Unseated Japan opposition leader to step down: Reports

Unseated Japan opposition leader to step down: Reports

TOKYO - The leader of Japan's largest opposition party will resign after losing his seat in a weekend election drubbing, reports and officials said Monday.

Banri Kaieda who led the Democratic Party of Japan (DPJ) to its third consecutive thrashing at the polls, was among the casualties on a dreary night for Prime Minister Shinzo Abe's main opponents.

Abe's ruling coalition waltzed home with 326 seats - a two-thirds majority - while the DPJ managed 73, just 11 up on last time and a long way off the numbers that gave the party control of the house between 2009 and 2012.

"I deeply regret that we were not able to respond to the voices of people who hoped to reduce the number of seats for the ruling parties," Kaieda told broadcasters late Sunday.

While Abe billed the vote as a referendum on his economic management, which has seen the economy slip into recession despite a series of drastic measures, most commentators said there was no great love for the prime minister.

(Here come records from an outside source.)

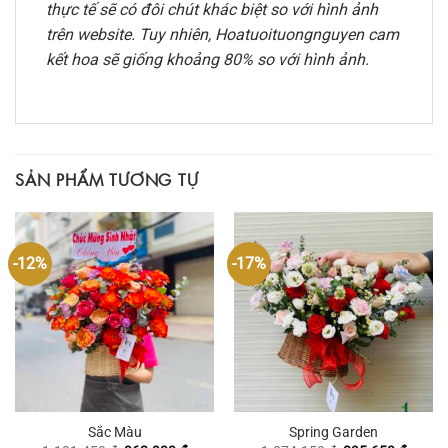
thực tế sẽ có đôi chút khác biệt so với hình ảnh
trên website. Tuy nhiên, Hoatuoituongnguyen cam
kết hoa sẽ giống khoảng 80% so với hình ảnh.
SẢN PHẨM TƯƠNG TỰ
-12%
-17%
Sắc Màu
Spring Garden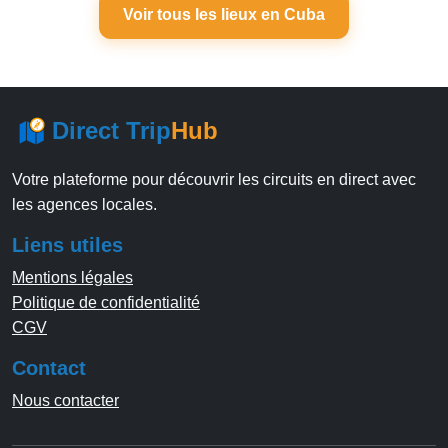
Voir tous les lieux en Cuba
Direct Trip
Hub
Votre plateforme pour découvrir les circuits en direct avec
les agences locales.
Liens utiles
Mentions légales
Politique de confidentialité
CGV
Contact
Nous contacter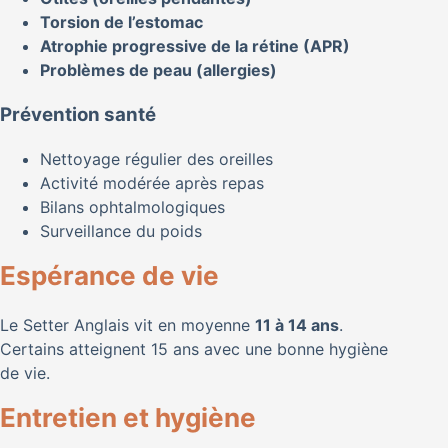
Torsion de l’estomac
Atrophie progressive de la rétine (APR)
Problèmes de peau (allergies)
Prévention santé
Nettoyage régulier des oreilles
Activité modérée après repas
Bilans ophtalmologiques
Surveillance du poids
Espérance de vie
Le Setter Anglais vit en moyenne
11 à 14 ans
.
Certains atteignent 15 ans avec une bonne hygiène
de vie.
Entretien et hygiène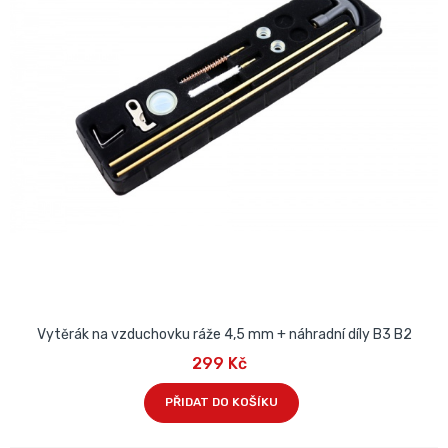
Vytěrák na vzduchovku ráže 4,5 mm + náhradní díly B3 B2
299 Kč
PŘIDAT DO KOŠÍKU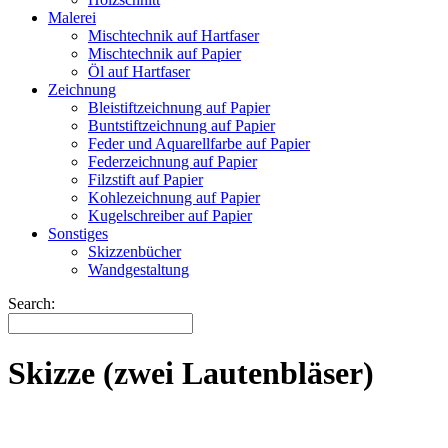
Malerei
Mischtechnik auf Hartfaser
Mischtechnik auf Papier
Öl auf Hartfaser
Zeichnung
Bleistiftzeichnung auf Papier
Buntstiftzeichnung auf Papier
Feder und Aquarellfarbe auf Papier
Federzeichnung auf Papier
Filzstift auf Papier
Kohlezeichnung auf Papier
Kugelschreiber auf Papier
Sonstiges
Skizzenbücher
Wandgestaltung
Search:
Skizze (zwei Lautenbläser)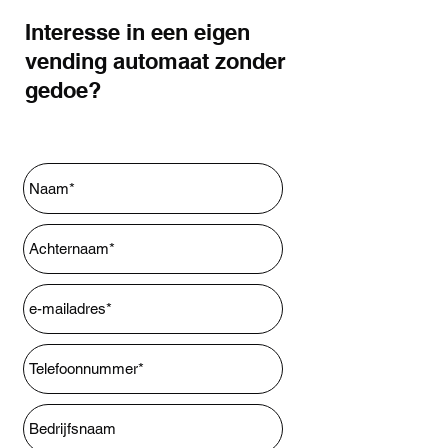
Interesse in een eigen
vending automaat zonder
gedoe?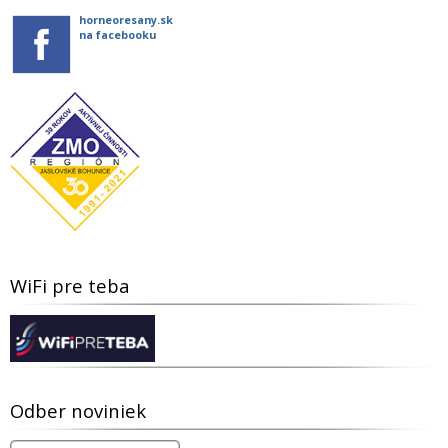
horneoresany.sk
na facebooku
WiFi pre teba
Odber noviniek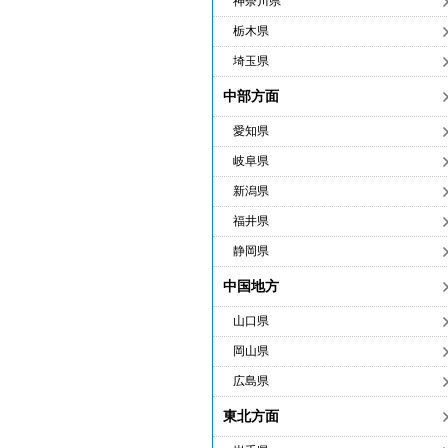
神奈川県
栃木県
埼玉県
中部方面
愛知県
岐阜県
新潟県
福井県
静岡県
中国地方
山口県
岡山県
広島県
東北方面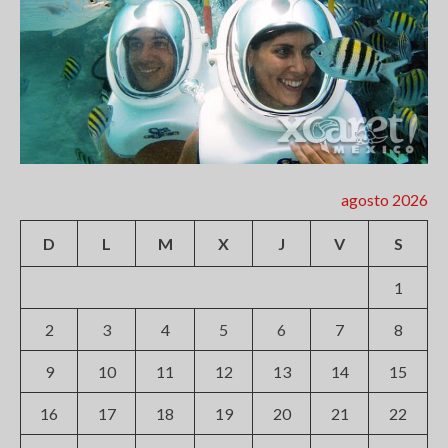
agosto 2026
D
L
M
X
J
V
S
1
2
3
4
5
6
7
8
9
10
11
12
13
14
15
16
17
18
19
20
21
22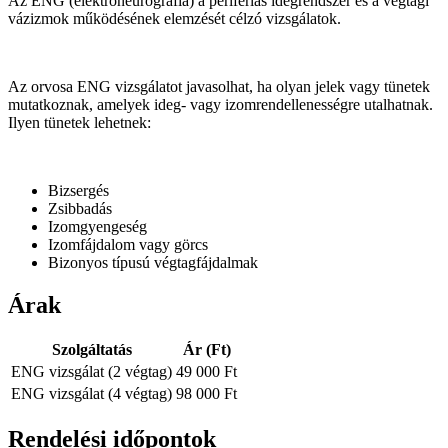
Az ENG (elektroneurográfia) a perifériás idegrendszer és a végtagi
vázizmok működésének elemzését célzó vizsgálatok.
Az orvosa ENG vizsgálatot javasolhat, ha olyan jelek vagy tünetek
mutatkoznak, amelyek ideg- vagy izomrendellenességre utalhatnak.
Ilyen tünetek lehetnek:
Bizsergés
Zsibbadás
Izomgyengeség
Izomfájdalom vagy görcs
Bizonyos típusú végtagfájdalmak
Árak
Szolgáltatás
Ár (Ft)
ENG vizsgálat (2 végtag)
49 000 Ft
ENG vizsgálat (4 végtag)
98 000 Ft
Rendelési időpontok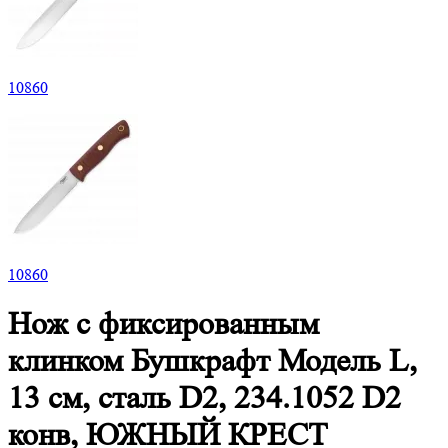
10
860
10
860
Нож с фиксированным
клинком Бушкрафт Модель L,
13 см, сталь D2, 234.1052 D2
конв, ЮЖНЫЙ КРЕСТ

He benefited from a feeling among the public that there was no viable alternative, with voters deeply disillusioned by the DPJ's often chaotic three-year rule, they said.

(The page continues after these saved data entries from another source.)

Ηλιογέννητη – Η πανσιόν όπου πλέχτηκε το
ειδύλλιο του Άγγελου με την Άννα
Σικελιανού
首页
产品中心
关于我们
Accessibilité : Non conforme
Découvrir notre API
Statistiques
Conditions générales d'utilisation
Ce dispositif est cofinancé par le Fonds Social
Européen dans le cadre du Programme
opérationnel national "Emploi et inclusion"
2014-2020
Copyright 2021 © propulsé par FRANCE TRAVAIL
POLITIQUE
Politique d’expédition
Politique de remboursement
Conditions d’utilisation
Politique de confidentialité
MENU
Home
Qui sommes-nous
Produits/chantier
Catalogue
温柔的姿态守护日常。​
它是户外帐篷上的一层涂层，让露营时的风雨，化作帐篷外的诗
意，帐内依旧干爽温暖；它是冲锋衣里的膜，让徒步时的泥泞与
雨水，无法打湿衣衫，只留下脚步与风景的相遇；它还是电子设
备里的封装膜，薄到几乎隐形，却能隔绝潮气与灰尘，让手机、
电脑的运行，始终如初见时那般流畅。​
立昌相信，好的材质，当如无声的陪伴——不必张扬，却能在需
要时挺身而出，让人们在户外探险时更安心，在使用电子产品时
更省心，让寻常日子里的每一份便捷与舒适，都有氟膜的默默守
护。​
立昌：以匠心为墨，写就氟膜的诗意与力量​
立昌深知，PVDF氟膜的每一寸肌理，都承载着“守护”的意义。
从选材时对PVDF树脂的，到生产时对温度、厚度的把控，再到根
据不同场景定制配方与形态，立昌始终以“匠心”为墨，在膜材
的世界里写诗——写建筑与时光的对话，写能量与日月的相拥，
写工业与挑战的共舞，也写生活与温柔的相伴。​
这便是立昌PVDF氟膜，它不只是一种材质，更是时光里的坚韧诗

The party, elected on a wave of optimism after more than half a century of almost unbroken rule by the LDP, governed haphazardly under three emasculated prime ministers.

Kaieda will likely announce his resignation as a party leader later Monday, reports said.

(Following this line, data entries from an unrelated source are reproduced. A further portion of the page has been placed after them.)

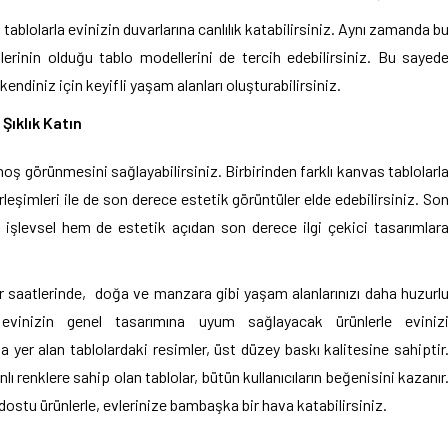
tablolarla evinizin duvarlarına canlılık katabilirsiniz. Aynı zamanda b
lerinin olduğu tablo modellerini de tercih edebilirsiniz. Bu sayed
endiniz için keyifli yaşam alanları oluşturabilirsiniz.
 Şıklık Katın
hoş görünmesini sağlayabilirsiniz. Birbirinden farklı kanvas tablolarl
irleşimleri ile de son derece estetik görüntüler elde edebilirsiniz. So
 işlevsel hem de estetik açıdan son derece ilgi çekici tasarımlar
r saatlerinde,
doğa ve manzara gibi yaşam alanlarınızı daha huzurl
e evinizin genel tasarımına uyum sağlayacak ürünlerle eviniz
a yer alan tablolardaki resimler, üst düzey baskı kalitesine sahiptir
 renklere sahip olan tablolar, bütün kullanıcıların beğenisini kazanır
ostu ürünlerle, evlerinize bambaşka bir hava katabilirsiniz.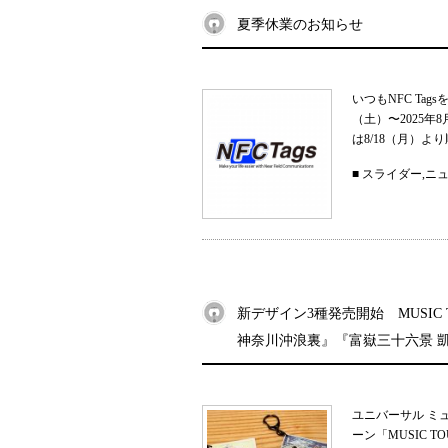
夏季休業のお知らせ
いつもNFC Ta
（土）〜2025
は8/18（月）よ
■
スライダー
,
ニ
新デザイン3種発売開始 MUSIC
神奈川沖浪裏』『富嶽三十六景 
ユニバーサル ミ
ーン「MUSIC 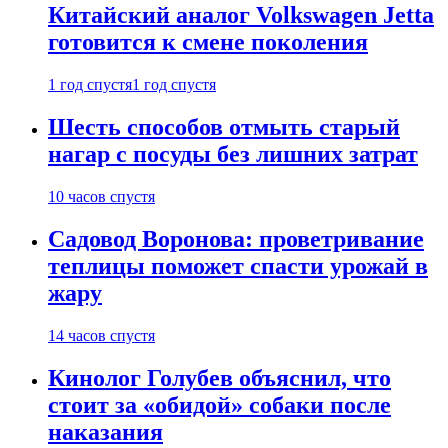
Китайский аналог Volkswagen Jetta
готовится к смене поколения
1 год спустя
1 год спустя
Шесть способов отмыть старый
нагар с посуды без лишних затрат
10 часов спустя
Садовод Воронова: проветривание
теплицы поможет спасти урожай в
жару
14 часов спустя
Кинолог Голубев объяснил, что
стоит за «обидой» собаки после
наказания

"We will deal with the issue after careful consideration," senior DPJ official Toshiyuki Kato told public broadcaster NHK on Monday, asked about the change of party leadership.

This weekend's election was characterised by a record-low turn out of around 52 per cent. That is thought likely to have helped the LDP, whose core supporters are dependable voters.

While Abe's approval ratings remain solid at around 40 per cent, there is disquiet over many of his policies, including his desire to restart nuclear reactors after the Fukushima disaster and his penchant for playing down Japanese war crimes.

The DPJ's signal failure to capitalise on these and other issues - which barely figured in the campaign - will be the cause of some soul searching, it said.

"We deeply apologise to our supporters," the DPJ said in a statement.

"The DPJ is still on its way to restoration and we will face a long uphill battle before receiving people's mandate. But we pledge we will come back in the next battle as a party that would be able to take a role in a two-party system," it said.